Friday, January 20, 2017

BUILD - Physical vs Digital - Metrics of Success



BUILD - Physical vs Digital - Metrics of Success
Jeffrey Casserino

When starting a project one needs to ask themselves: What are we working backwards from? Do we want to influence one very important specific person? Millions of people? Do we want to be viral? Who do we not want to see it? Many key questions that direct the strategist in different directions.

Brand experiences today manifest themselves through multi-facated reach strategies. Physical pop-up stores, web-campaigns, custom apps, in popular culture (music and movies).

Take for instance Snapchat's pop-up store off 5th avenue.

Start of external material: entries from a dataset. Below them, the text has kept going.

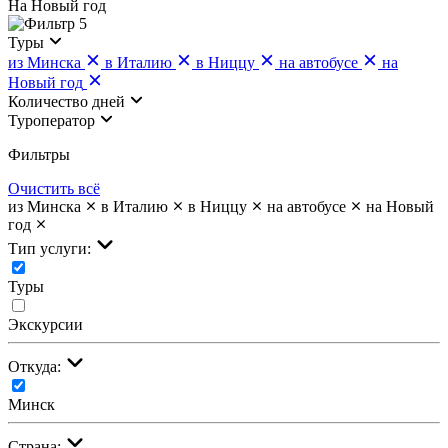
На Новый год
5
Туры
из Минска
в Италию
в Ниццу
на автобусе
на
Новый год
Количество дней
Туроператор
Фильтры
Очистить всё
из Минска
в Италию
в Ниццу
на автобусе
на Новый
год
Тип услуги:
Туры
Экскурсии
Откуда:
Минск
Страна: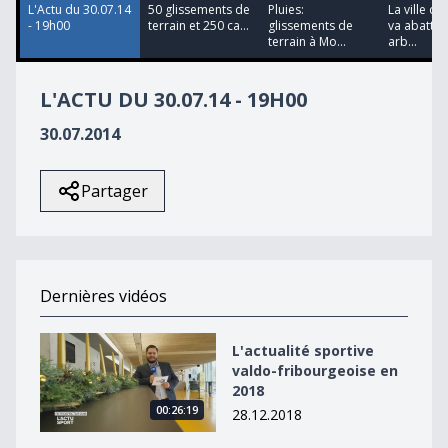
L'Actu du 30.07.14
50 glissements de
Pluies:
La ville de
- 19h00
terrain et 250 ca...
glissements de
va abattre
terrain à Mo...
arb...
L'ACTU DU 30.07.14 - 19H00
30.07.2014
Partager
Dernières vidéos
L&#039;actualité sportive valdo-fribourgeoise en 2018
L'actualité sportive
valdo-fribourgeoise en
2018
00:26:19
28.12.2018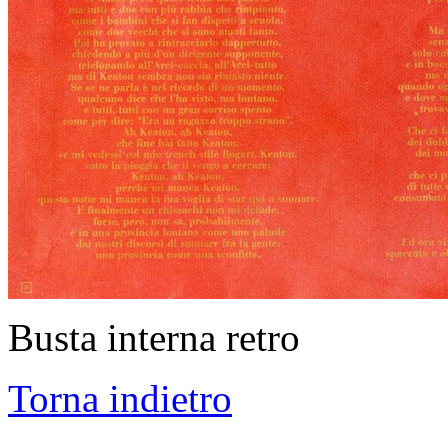
Busta interna retro
Torna indietro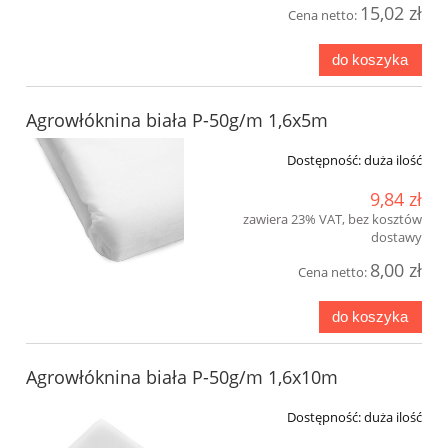
15,02 zł
Cena netto:
do koszyka
Agrowłóknina biała P-50g/m 1,6x5m
Dostępność:
duża ilość
9,84 zł
zawiera 23% VAT, bez kosztów
dostawy
8,00 zł
Cena netto:
do koszyka
Agrowłóknina biała P-50g/m 1,6x10m
Dostępność:
duża ilość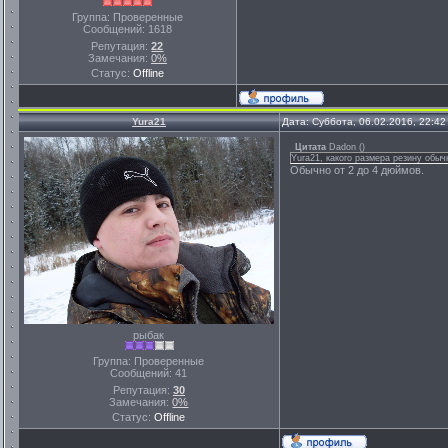
Группа: Проверенные
Сообщений:
1618
Репутация:
22
Замечания:
0%
Статус:
Offline
Yura21
Дата: Суббота, 06.02.2016, 22:4
Цитата
Dadon
(
)
Yura21, какого размера резину обы
Обычно от 2 до 4 дюймов.
рыбак
Группа: Проверенные
Сообщений:
41
Репутация:
30
Замечания:
0%
Статус:
Offline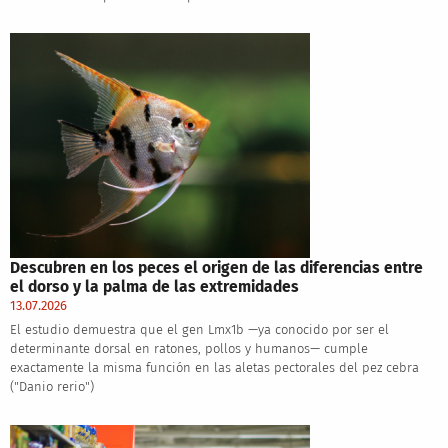
Descubren en los peces el origen de las diferencias entre
el dorso y la palma de las extremidades
13.07.2026
El estudio demuestra que el gen Lmx1b —ya conocido por ser el
determinante dorsal en ratones, pollos y humanos— cumple
exactamente la misma función en las aletas pectorales del pez cebra
("Danio rerio")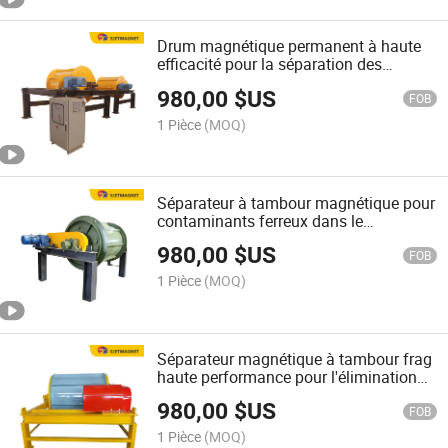
Drum magnétique permanent à haute
efficacité pour la séparation des
ferrailles
980,00
$US
FOB
1 Pièce
(MOQ)
Séparateur à tambour magnétique pour
contaminants ferreux dans le
traitement des non-ferreux
980,00
$US
FOB
1 Pièce
(MOQ)
Séparateur magnétique à tambour frag
haute performance pour l'élimination
du fer
980,00
$US
FOB
1 Pièce
(MOQ)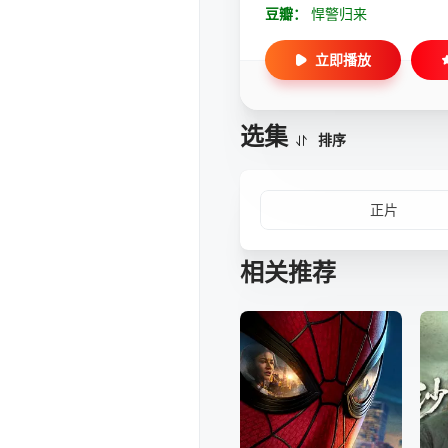
豆瓣：
悍警归来
立即播放
选集
排序
正片
相关推荐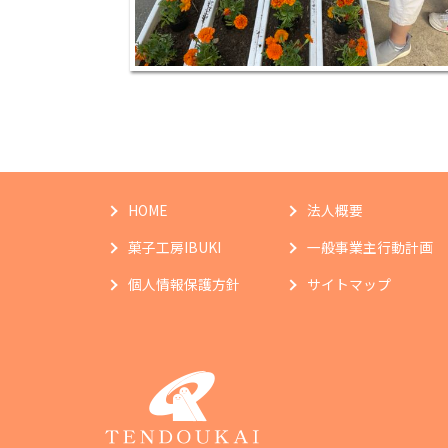
HOME
法人概要
菓子工房IBUKI
一般事業主行動計画
個人情報保護方針
サイトマップ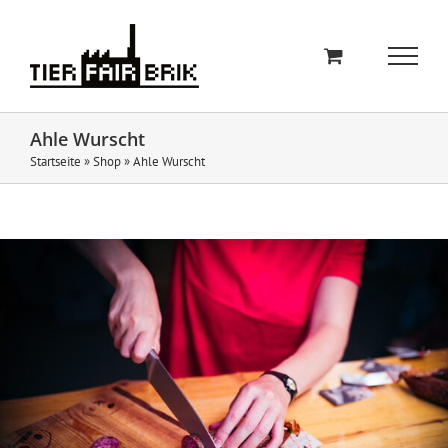
Zum
Inhalt
springen
Ahle Wurscht
Startseite
»
Shop
»
Ahle Wurscht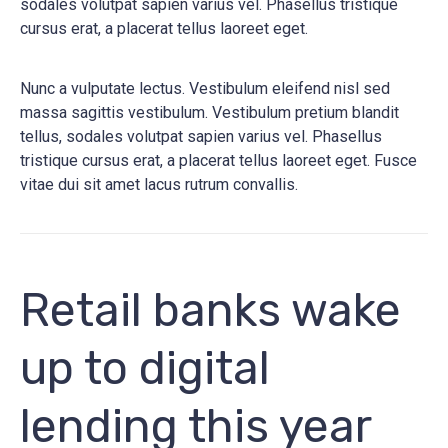
sodales volutpat sapien varius vel. Phasellus tristique
cursus erat, a placerat tellus laoreet eget.
Nunc a vulputate lectus. Vestibulum eleifend nisl sed
massa sagittis vestibulum. Vestibulum pretium blandit
tellus, sodales volutpat sapien varius vel. Phasellus
tristique cursus erat, a placerat tellus laoreet eget. Fusce
vitae dui sit amet lacus rutrum convallis.
Retail banks wake
up to digital
lending this year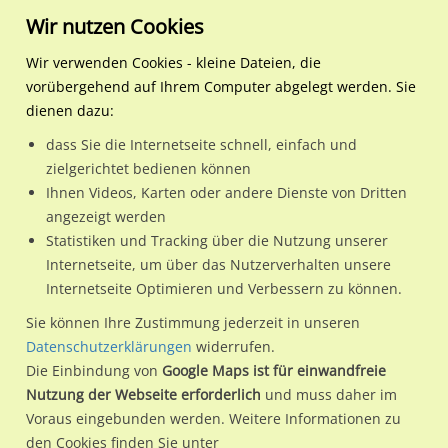
Wir nutzen Cookies
Wir verwenden Cookies - kleine Dateien, die
vorübergehend auf Ihrem Computer abgelegt werden. Sie
Regionale Plakatwerbung
Hamburg
Hamburg, Freie und Hansest
U-Bf Farmsen Gleis 4 mitt
dienen dazu:
U-Bf Farmsen Gleis 4 mitte.
dass Sie die Internetseite schnell, einfach und
zielgerichtet bedienen können
22159 / Hamburg, Freie und Hansestadt / Farmsen-Berne
Ihnen Videos, Karten oder andere Dienste von Dritten
angezeigt werden
Statistiken und Tracking über die Nutzung unserer
Nutze günstige Werbemöglichkeiten am Standort U-Bf
Internetseite, um über das Nutzerverhalten unsere
Internetseite Optimieren und Verbessern zu können.
Farmsen Gleis 4 mitte.
im Ortsteil Farmsen-Berne)
in
Hamburg, Freie und Hansestadt.
Sie können Ihre Zustimmung jederzeit in unseren
Datenschutzerklärungen
widerrufen.
Wir erheben für jede unserer Werbeflächen individuelle und
Die Einbindung von
Google Maps ist für einwandfreie
aktuelle
Standortinformationen
und
Leistungswerte
. Damit
Nutzung der Webseite erforderlich
und muss daher im
kannst du dich schon vor der Buchung im Detail über den
Voraus eingebunden werden. Weitere Informationen zu
Standort, seine Reichweite und Werbewirkung sowie
den Cookies finden Sie unter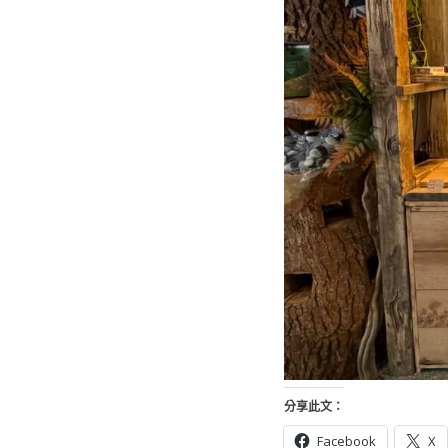
分享此文：
Facebook
X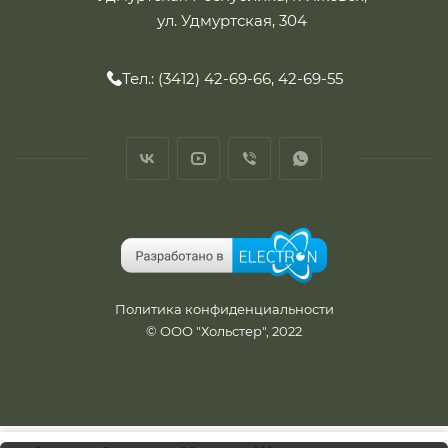
ул. Удмуртская, 304
Тел.: (3412) 42-69-66, 42-69-55
Политика конфиденциальности
© ООО "Хольстер", 2022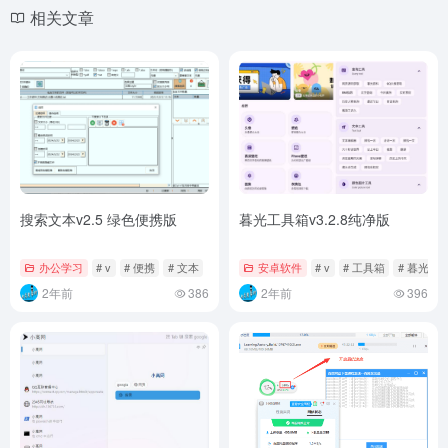
相关文章
搜索文本v2.5 绿色便携版
暮光工具箱v3.2.8纯净版
办公学习
# v
# 便携
# 文本
安卓软件
# v
# 工具箱
# 暮光
2年前
386
2年前
396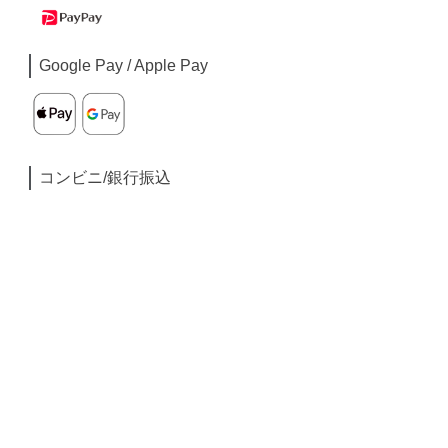
Google Pay / Apple Pay
コンビニ/銀行振込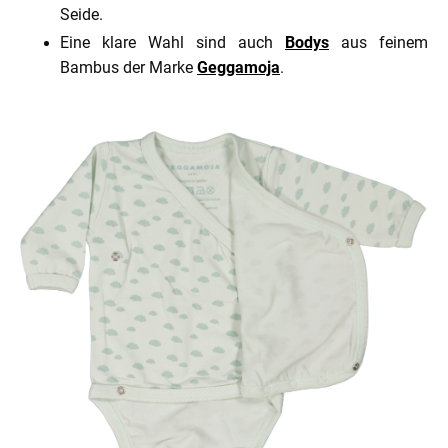
Seide.
Eine klare Wahl sind auch
Bodys
aus feinem
Bambus der Marke
Geggamoja
.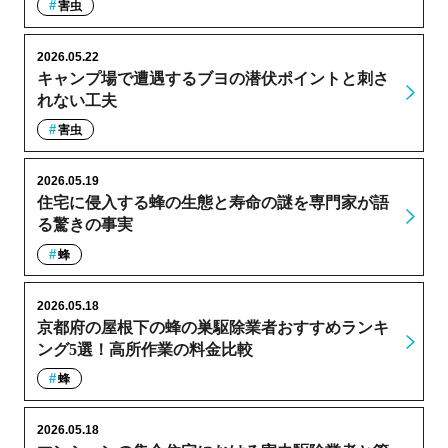
害虫
2026.05.22
キャンプ場で遭遇するブヨの潜伏ポイントと刺さ
れない工夫
害虫
2026.05.19
住宅に侵入する蜂の生態と寿命の謎を専門家が語
る驚きの事実
蜂
2026.05.18
京都府の屋根下の蜂の巣駆除業者おすすめランキ
ング5選！高所作業の料金比較
蜂
2026.05.18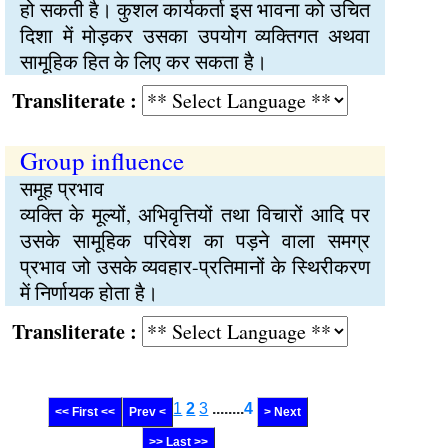
हो सकती है। कुशल कार्यकर्ता इस भावना को उचित
दिशा में मोड़कर उसका उपयोग व्यक्तिगत अथवा
सामूहिक हित के लिए कर सकता है।
Transliterate :
Group influence
समूह प्रभाव
व्यक्ति के मूल्यों, अभिवृत्तियों तथा विचारों आदि पर
उसके सामूहिक परिवेश का पड़ने वाला समग्र
प्रभाव जो उसके व्यवहार-प्रतिमानों के स्थिरीकरण
में निर्णायक होता है।
Transliterate :
1
2
3
........
4
<< First <<
Prev <
> Next
>> Last >>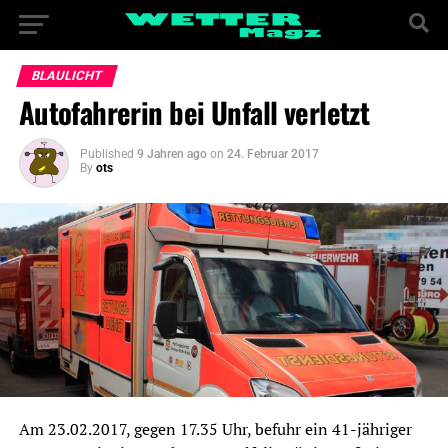
BLAULICHT
Autofahrerin bei Unfall verletzt
Published
9 Jahren ago
on
24. Februar 2017
By
ots
Am 23.02.2017, gegen 17.35 Uhr, befuhr ein 41-jähriger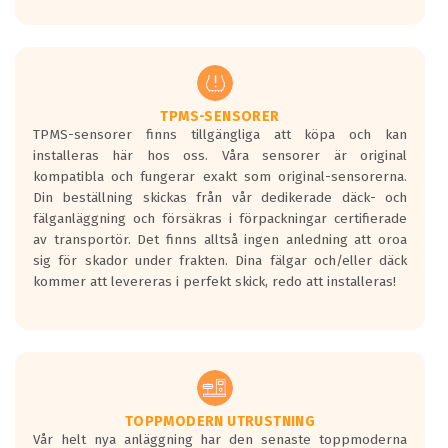
Ett däck med tre svarta vågor uppnår de
europeiska kraven som finns i dagsläget,
men är inte längre tillåtna enligt nya
regelverket som introduceras år 2016.
Ett däck med två svarta vågor är redan
godkända för år 2016 nya regelverk.
TPMS-SENSORER
TPMS-sensorer finns tillgängliga att köpa och kan
Ett däck med en svart våg kommer vara
installeras här hos oss. Våra sensorer är original
minst tre decibel tystare än det
kompatibla och fungerar exakt som original-sensorerna.
regelverk som börjar gälla 2016.
Din beställning skickas från vår dedikerade däck- och
fälganläggning och försäkras i förpackningar certifierade
av transportör. Det finns alltså ingen anledning att oroa
sig för skador under frakten. Dina fälgar och/eller däck
kommer att levereras i perfekt skick, redo att installeras!
TOPPMODERN UTRUSTNING
Vår helt nya anläggning har den senaste toppmoderna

Someone asked me recently what I thought about how the team defined if the idea to build a physical store was a successful one. My first reaction was: "Well the first time someone took a photo of that massive ghost-eye looking down on the Apple store cube, the message was received loud and clear." But that message, carried via online media, is a different one than received by those who visited in person. In person, you'd be waiting in a queue that wound up to a single vending machine (the space was planned to hold 5 machines, though they intentionally deployed 1 at open). This was a message that something is more valuable if you work for it, and that things you need to wait for are inherently more scarce and sacred, and in-turn, worth it.

Through these two channels, the physical store and online press, Snapchat was able to send multiple messages to two different audiences. But - to understand the company's underlying strategy, brand positioning, we must always try to consider the messages communicated through all channels.